Problem 2: Inflation is on the rise
The cost of site visits has always been a significant drain on company resources. However, now companies must face growing inflation, which is expanding due to business lockdowns and interruptions. As of summer 2021, the price of airfare is up approximately 25% over the past year. Even more alarming is the cost of car and truck rental prices, which have risen 76.25% compared with June 2019. Now, the cost of physically getting to a place is more expensive. Not to mention, restaurants and hotels are facing up to 18% inflation as of October 2021.
For an industry with historically low profit margins, the cost of transparency can seem daunting. Especially since businesses around the world are still recovering lost profits from 2020. For perspective, large CPG companies spend around $30m annually on audit-related travel.
Therefore, even though companies are able to conduct more on-site audits than they were a year ago, the cost alone may be a prohibitive factor.
Problem 3: Productivity Remains Essential to Operational Efficiency
The loss of productivity was and always will be a critical threa to the success of food manufacturing. In this industry, wasted time is wasted money.

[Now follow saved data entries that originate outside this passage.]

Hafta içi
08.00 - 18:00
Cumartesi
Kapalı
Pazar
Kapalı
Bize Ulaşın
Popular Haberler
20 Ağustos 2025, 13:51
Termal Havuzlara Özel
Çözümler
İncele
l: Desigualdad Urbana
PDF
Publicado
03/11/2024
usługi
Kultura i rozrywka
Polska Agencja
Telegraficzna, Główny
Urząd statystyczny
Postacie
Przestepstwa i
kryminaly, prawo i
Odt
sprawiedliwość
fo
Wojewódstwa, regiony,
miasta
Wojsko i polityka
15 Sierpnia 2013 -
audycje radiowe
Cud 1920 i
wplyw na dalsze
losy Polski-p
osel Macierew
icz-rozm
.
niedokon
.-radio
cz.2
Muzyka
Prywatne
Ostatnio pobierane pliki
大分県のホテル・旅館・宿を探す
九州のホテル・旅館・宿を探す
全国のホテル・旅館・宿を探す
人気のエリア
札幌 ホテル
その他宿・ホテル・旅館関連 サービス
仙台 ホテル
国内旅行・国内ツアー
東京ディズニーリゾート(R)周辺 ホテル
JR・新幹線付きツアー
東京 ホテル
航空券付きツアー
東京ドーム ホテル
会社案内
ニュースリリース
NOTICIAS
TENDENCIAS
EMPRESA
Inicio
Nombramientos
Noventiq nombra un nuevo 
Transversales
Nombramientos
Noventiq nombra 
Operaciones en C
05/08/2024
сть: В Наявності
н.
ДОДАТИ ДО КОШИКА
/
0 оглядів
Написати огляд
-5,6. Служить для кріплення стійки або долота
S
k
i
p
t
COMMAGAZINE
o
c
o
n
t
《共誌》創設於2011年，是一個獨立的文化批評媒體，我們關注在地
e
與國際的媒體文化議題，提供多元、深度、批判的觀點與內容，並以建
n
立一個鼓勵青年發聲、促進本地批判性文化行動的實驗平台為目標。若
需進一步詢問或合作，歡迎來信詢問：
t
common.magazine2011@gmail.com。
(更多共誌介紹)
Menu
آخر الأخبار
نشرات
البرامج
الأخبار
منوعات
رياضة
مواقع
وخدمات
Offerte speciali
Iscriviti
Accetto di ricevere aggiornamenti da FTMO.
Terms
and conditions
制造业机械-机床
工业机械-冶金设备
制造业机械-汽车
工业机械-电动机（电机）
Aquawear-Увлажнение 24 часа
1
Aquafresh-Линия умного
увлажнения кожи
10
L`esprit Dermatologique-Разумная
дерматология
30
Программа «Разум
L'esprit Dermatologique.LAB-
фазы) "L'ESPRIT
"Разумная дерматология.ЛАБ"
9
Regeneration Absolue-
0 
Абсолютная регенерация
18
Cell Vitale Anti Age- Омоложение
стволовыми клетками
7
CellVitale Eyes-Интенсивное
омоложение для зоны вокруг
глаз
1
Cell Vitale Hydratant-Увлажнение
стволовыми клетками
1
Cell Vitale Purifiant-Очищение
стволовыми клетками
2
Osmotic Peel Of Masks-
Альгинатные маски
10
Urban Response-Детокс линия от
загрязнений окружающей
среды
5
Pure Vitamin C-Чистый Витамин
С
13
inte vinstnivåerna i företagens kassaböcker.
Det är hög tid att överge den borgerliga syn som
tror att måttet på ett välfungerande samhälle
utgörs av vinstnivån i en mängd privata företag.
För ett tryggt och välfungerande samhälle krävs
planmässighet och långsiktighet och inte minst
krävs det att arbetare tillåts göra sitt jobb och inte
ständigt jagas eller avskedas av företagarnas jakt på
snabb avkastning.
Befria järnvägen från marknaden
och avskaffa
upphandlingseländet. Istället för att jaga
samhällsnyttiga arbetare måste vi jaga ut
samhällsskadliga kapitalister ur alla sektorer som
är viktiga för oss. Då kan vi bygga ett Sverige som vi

Historically, tools and processes aimed at increasing productivity and operational efficiency can have a significant impact on revenue savings. Unfortunately, flying a team around the world multiple times a year involves a severe loss of productivity. Especially when teams must return to audit sites to verify that previous issues have been solved. Audit travel drains human resources that could otherwise be used elsewhere. Not to mention, traveling will always involve the inevitable logistical issues, time challenges, missed flights, etc.
Emphasis on Technology Accelerates
Even prior to COVID, new and emerging technology created the potential for a major paradigm shift in cost and time efficiency. More recently (June 2021), the FDA launched The FDA New Era of Smarter Food Safety Low- or No-Cost Tech-enabled Traceability Challenge, asking stakeholders, technology providers, entrepreneurs, and innovators, to develop traceability tools that can be implemented in a scalable, cost-effective way for food operations of all sizes.
COVID has also been an accelerant for innovation in remote collaboration tools. While food manufacturing has been historically slow to adapt to new technology, today’s environment requires an almost hyper-focus. Businesses quick to utilize technical innovation are proving to be more resilient to the COVID aftermath.
Leveraging Remote Collaboration in Food Manufacturing
Avatour is a remote collaboration platform that enables a business to bring real people to real places in real time with complete 360° spatial context. In other words, these inspections are still conducted on-site, as they have historically been. But with Avatour, not one person has to travel to accomplish this. The inspection is executed digitally, without compromising transparency, quality or compliance. Avatour’s 360° shared context gives confidence to viewers by providing the power to choose their own point of view.
Avatour’s low cost relative to historical audit travel expenses enables businesses to provide transparency on demand while increasing the frequency, and therefore safety, of supply chain compliance audits.
The post COVID environment continues to evolve, with no clear roadmap on what the future holds for any business. But one theme is clearly prevalent: the survival of certain industries will require a hyper-focus transparency.